For instance, we are not expected to think about how to govern all the degrees of freedom of our organism. Various interlinks become established between them in some definite way. The interlinks can be formed when a man learns how to walk, to smile, to fix his attention. Physiologists call such links synergies.
The recipe of synergetics, in its essence, is very simple. One has to identify the order parameters describing the given complex system, find the interrelations that link these parameters, analyze the resulting equations, reveal anything of interest in them and, finally, confirm this experimentally.
However, it is not all that easy to identify the order parameters. Today, the best achievements are made in the studies of continuous media: liquids and gases. If the medium is complex, then, naturally, it involves complex structures.

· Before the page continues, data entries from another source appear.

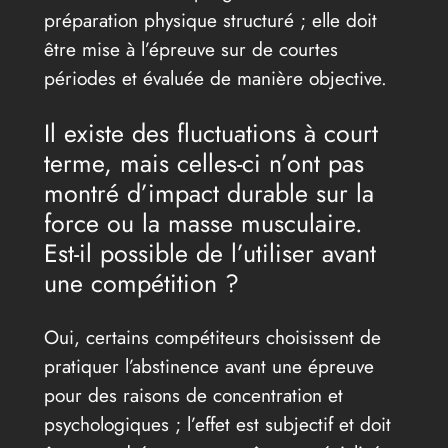
préparation physique structuré ; elle doit
être mise à l’épreuve sur de courtes
périodes et évaluée de manière objective.
Il existe des fluctuations à court
terme, mais celles-ci n’ont pas
montré d’impact durable sur la
force ou la masse musculaire.
Est-il possible de l’utiliser avant
une compétition ?
Oui, certains compétiteurs choisissent de
pratiquer l’abstinence avant une épreuve
pour des raisons de concentration et
psychologiques ; l’effet est subjectif et doit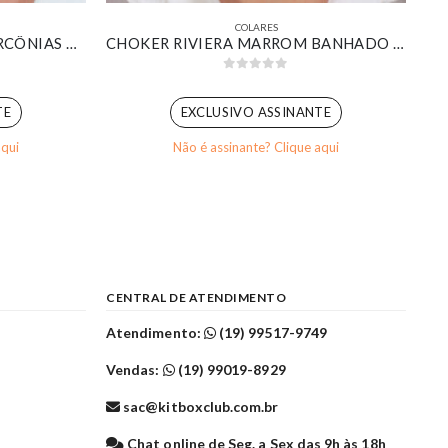
COLARES
COLAR RIVIERA BAGUETE ZIRCÔNIAS CRISTAL BANHADO EM OURO 18K
CHOKER RIVIERA MARROM BANHADO EM OURO 18K
0
out of 5
TE
EXCLUSIVO ASSINANTE
aqui
Não é assinante? Clique aqui
CENTRAL DE ATENDIMENTO
Atendimento:
(19) 99517-9749
Vendas:
(19) 99019-8929
sac@kitboxclub.com.br
l
Chat online de Seg. a Sex das 9h às 18h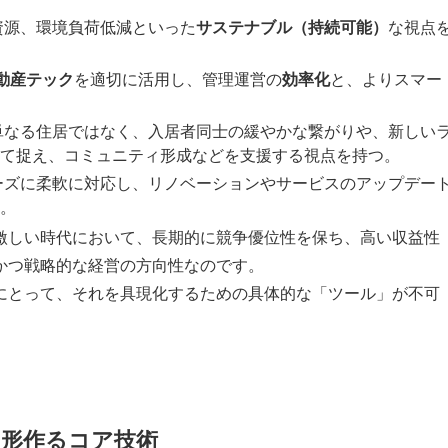
資源、環境負荷低減といった
サステナブル（持続可能）
な視点
動産テック
を適切に活用し、管理運営の
効率化
と、よりスマー
単なる住居ではなく、入居者同士の緩やかな繋がりや、新しい
て捉え、コミュニティ形成などを支援する視点を持つ。
ーズに柔軟に対応し、リノベーションやサービスのアップデー
。
激しい時代において、長期的に競争優位性を保ち、高い収益性
かつ戦略的な経営の方向性なのです。
にとって、それを具現化するための具体的な「ツール」が不可
を形作るコア技術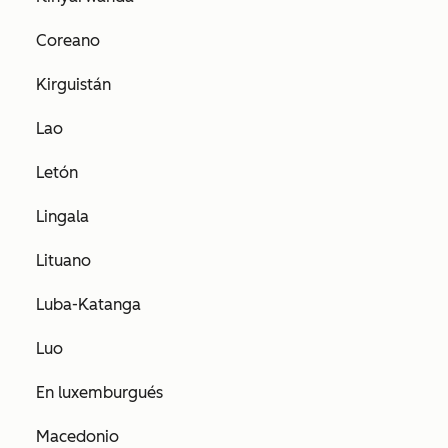
Coreano
Kirguistán
Lao
Letón
Lingala
Lituano
Luba-Katanga
Luo
En luxemburgués
Macedonio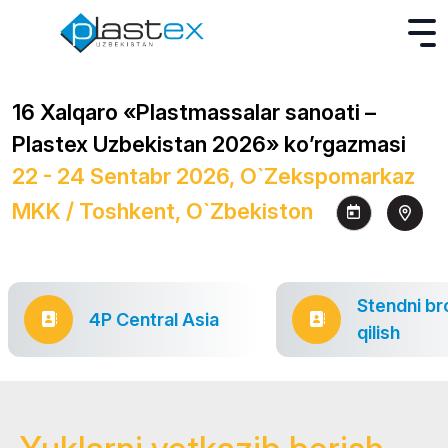
16 Xalqaro «Plastmassalar sanoati –
Plastex Uzbekistan 2026» ko’rgazmasi
22 - 24 Sentabr 2026, O`zekspomarkaz
MKK / Toshkent, O`zbekiston
Stendni br
4P Central Asia
qilish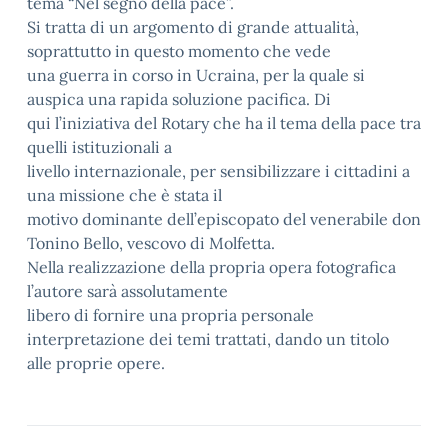
tema “Nel segno della pace”.
Si tratta di un argomento di grande attualità,
soprattutto in questo momento che vede
una guerra in corso in Ucraina, per la quale si
auspica una rapida soluzione pacifica. Di
qui l’iniziativa del Rotary che ha il tema della pace tra
quelli istituzionali a
livello internazionale, per sensibilizzare i cittadini a
una missione che è stata il
motivo dominante dell’episcopato del venerabile don
Tonino Bello, vescovo di Molfetta.
Nella realizzazione della propria opera fotografica
l’autore sarà assolutamente
libero di fornire una propria personale
interpretazione dei temi trattati, dando un titolo
alle proprie opere.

It is not unusual that, in the practice of synergetics, the media can be quite simple, and have, for example, only two processes: combustion and heat transfer. But even in these cases, we are confronted with a surprisingly rich assortment of structures.

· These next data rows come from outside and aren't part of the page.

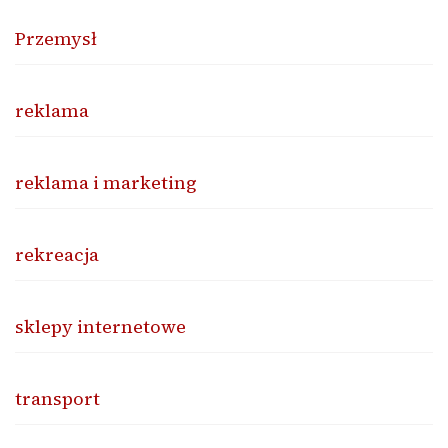
Przemysł
reklama
reklama i marketing
rekreacja
sklepy internetowe
transport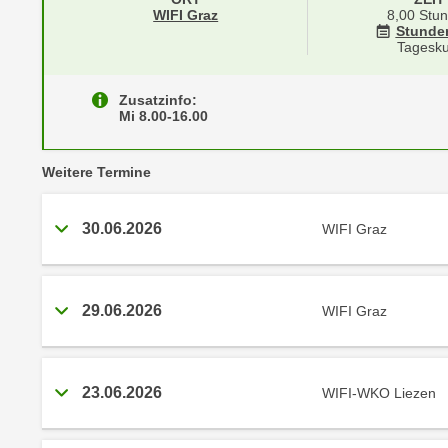
r
i
Standortinformationen zu
öffnen
WIFI Graz
8,00 Stu
i
Stunde
e
Tagesku
k
F
a
u
n
Zusatzinfo:
n
Mi 8.00-16.00
i
k
s
t
c
vergangene
Weitere
Termine
i
h
o
e
n
30.06.2026
WIFI Graz
n
d
U
e
n
r
29.06.2026
WIFI Graz
t
W
e
e
r
b
n
23.06.2026
WIFI-WKO Liezen
s
e
e
h
i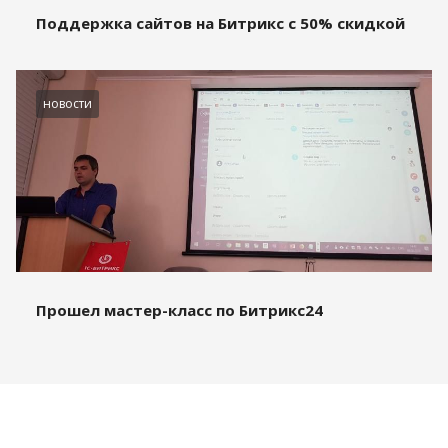
Поддержка сайтов на Битрикс с 50% скидкой
новости
Прошел мастер-класс по Битрикс24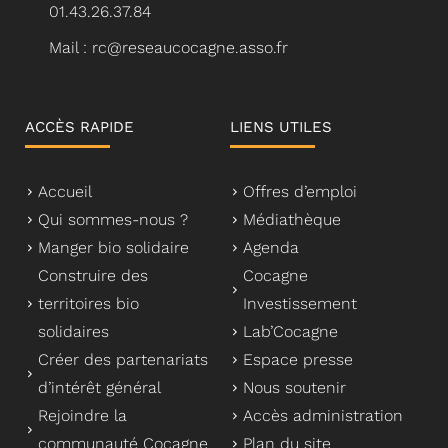
01.43.26.37.84
Mail : rc@reseaucocagne.asso.fr
ACCÈS RAPIDE
LIENS UTILES
Accueil
Offres d’emploi
Qui sommes-nous ?
Médiathèque
Manger bio solidaire
Agenda
Construire des
Cocagne
territoires bio
Investissement
solidaires
Lab’Cocagne
Créer des partenariats
Espace presse
d’intérêt général
Nous soutenir
Rejoindre la
Accès administration
communauté Cocagne
Plan du site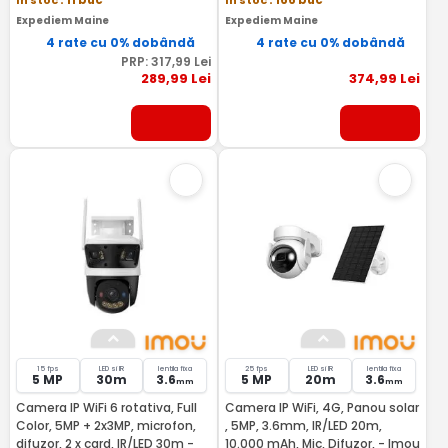
In stoc
: 11 buc
In stoc
: 166 buc
Expediem Maine
Expediem Maine
4 rate cu 0% dobândă
4 rate cu 0% dobândă
PRP:
317
,99
Lei
289
,99
Lei
374
,99
Lei
15 fps
LED si IR
lentila fixa
25 fps
LED si IR
lentila fixa
5 MP
30m
3.6
5 MP
20m
3.6
mm
mm
Camera IP WiFi 6 rotativa, Full
Camera IP WiFi, 4G, Panou solar
Color, 5MP + 2x3MP, microfon,
, 5MP, 3.6mm, IR/LED 20m,
difuzor, 2 x card, IR/LED 30m -
10.000 mAh, Mic, Difuzor, - Imou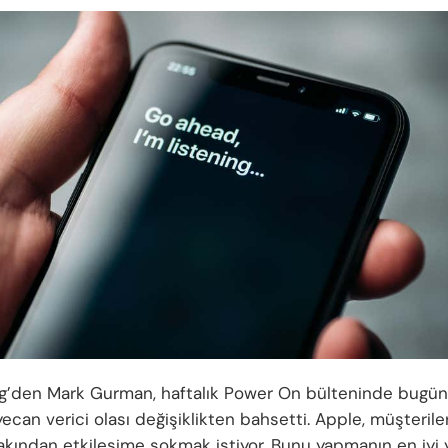
’den Mark Gurman, haftalık Power On bülteninde bugün S
can verici olası değişiklikten bahsetti. Apple, müşterilerin
akından etkileşime sokmak istiyor. Bunu yapmanın en iyi yo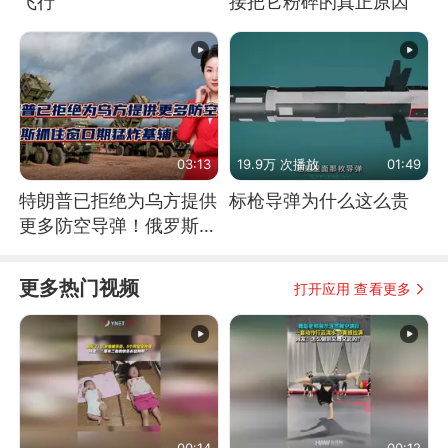
飞行
接把它粉碎的真正原因
03:13
19.9万 次播放
01:49
特朗普已拒绝为乌方提供
标枪导弹为什么这么贵
更多防空导弹！俄罗斯抓
住窗口期猛炸基辅
更多热门视频
打开应用 查看更多
00:14
00:12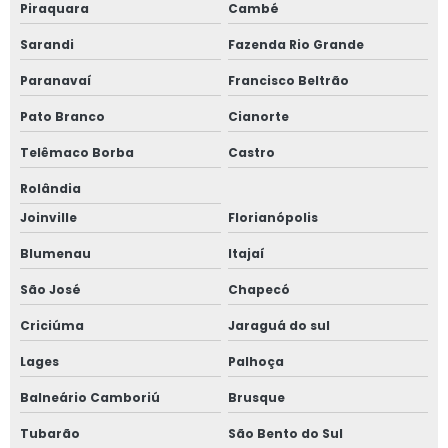
Piraquara
Cambé
Sarandi
Fazenda Rio Grande
Paranavaí
Francisco Beltrão
Pato Branco
Cianorte
Telêmaco Borba
Castro
Rolândia
Joinville
Florianópolis
Blumenau
Itajaí
São José
Chapecó
Criciúma
Jaraguá do sul
Lages
Palhoça
Balneário Camboriú
Brusque
Tubarão
São Bento do Sul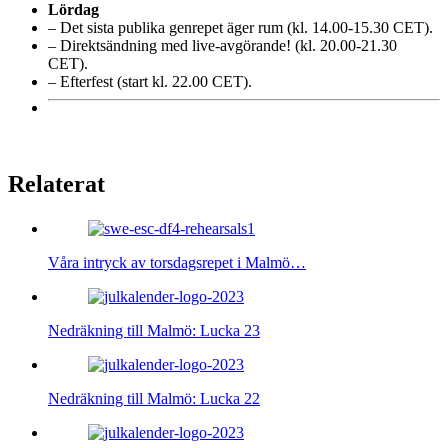
Lördag
– Det sista publika genrepet äger rum (kl. 14.00-15.30 CET).
– Direktsändning med live-avgörande! (kl. 20.00-21.30
CET).
– Efterfest (start kl. 22.00 CET).
Relaterat
Våra intryck av torsdagsrepet i Malmö…
Nedräkning till Malmö: Lucka 23
Nedräkning till Malmö: Lucka 22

The analysis of remarkable examples of self-organization playing a vital role in plasma physics, biology, and astrophysics has been conducted along two lines. Inward — towards development of an absolutely new branch of mathematics, and construction of methods that will, perhaps, become a basic tool of analysis in the 21st century. And in breadth — towards generalizations, philosophical interpretation, and establishing unexpected connections between oriental cultural images and the ideas of synergetics.
At a side glance, the analysis of the most ordinary media that hide a huge opulence of various forms and types of structures resembles the reflection on a Japanese engraving. Just a few sparse lines designate a human image; maybe here we have an image of new natural science.

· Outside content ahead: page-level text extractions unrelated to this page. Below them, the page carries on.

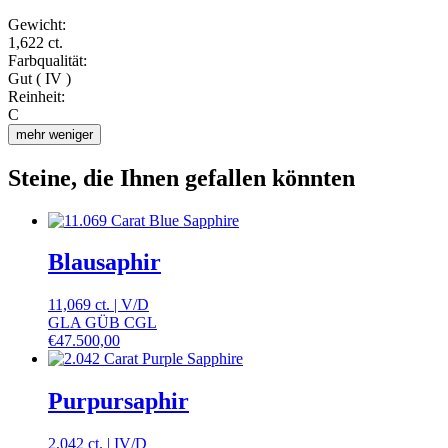
Gewicht:
1,622 ct.
Farbqualität:
Gut ( IV )
Reinheit:
C
mehr
weniger
Steine, die Ihnen gefallen könnten
Blausaphir
11,069 ct.
|
V
/
D
GLA GÜB CGL
€
47.500,00
Purpursaphir
2,042 ct.
|
IV
/
D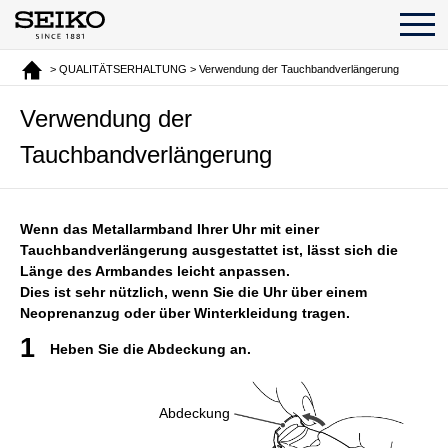
> QUALITÄTSERHALTUNG > Verwendung der Tauchbandverlängerung
Verwendung der
Tauchbandverlängerung
Wenn das Metallarmband Ihrer Uhr mit einer
Tauchbandverlängerung ausgestattet ist, lässt sich die
Länge des Armbandes leicht anpassen.
Dies ist sehr nützlich, wenn Sie die Uhr über einem
Neoprenanzug oder über Winterkleidung tragen.
Heben Sie die Abdeckung an.
Abdeckung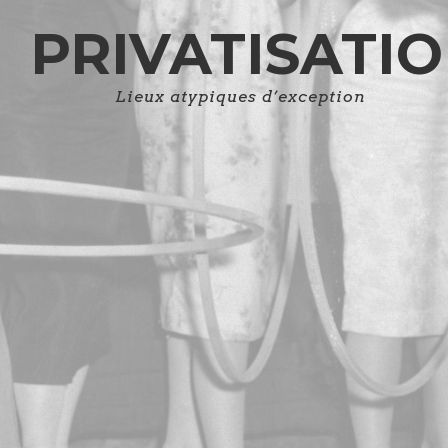
PRIVATISATI
Lieux atypiques d’exception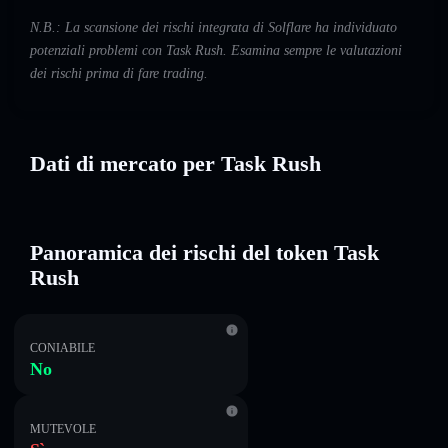
N.B.: La scansione dei rischi integrata di Solflare ha individuato
potenziali problemi con Task Rush. Esamina sempre le valutazioni
dei rischi prima di fare trading.
Dati di mercato per Task Rush
Panoramica dei rischi del token Task
Rush
CONIABILE
No
MUTEVOLE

The order parameters can be identified not only in hydrodynamics, chemistry or ecology. The analysis of order parameters is, for example, the basis of the concepts underlying the theory of macroeconomic models proposed by Nobel Prize winner, V. Leontiev.
Non-linear science is magnificent. It helps us to see the deep internal integrity, universality, and harmony in the sequence of phenomena apparently having no connection whatsoever. «The world is chaotically strewn with ordered forms» the French poet Paul Valery once wrote. Synergetics has assisted in the comprehension of the meaning of many forms. It seems that such an audacious flight of thought could be born in the minds of artists, quite distant from everyday troubles. However, the truth is quite the opposite. Many fundamental ideas in synergetics have been born in large research centers connected with the military industrial establishment, and in large engineering research projects, such as nuclear arms, space flight, controlled thermonuclear fusion, development of effective arms control systems, analysis of the dynamics of processes in the atmosphere and oceans.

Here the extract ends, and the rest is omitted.